Requirement —
Copy each record exactly as it reads, leaving out any pictures it holds.

Available records —
......

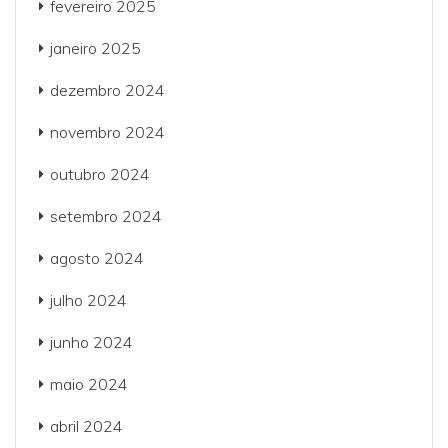
fevereiro 2025
janeiro 2025
dezembro 2024
novembro 2024
outubro 2024
setembro 2024
agosto 2024
julho 2024
junho 2024
maio 2024
abril 2024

......

Expected answer —
fevereiro 2025
janeiro 2025
dezembro 2024
novembro 2024
outubro 2024
setembro 2024
agosto 2024
julho 2024
junho 2024
maio 2024
abril 2024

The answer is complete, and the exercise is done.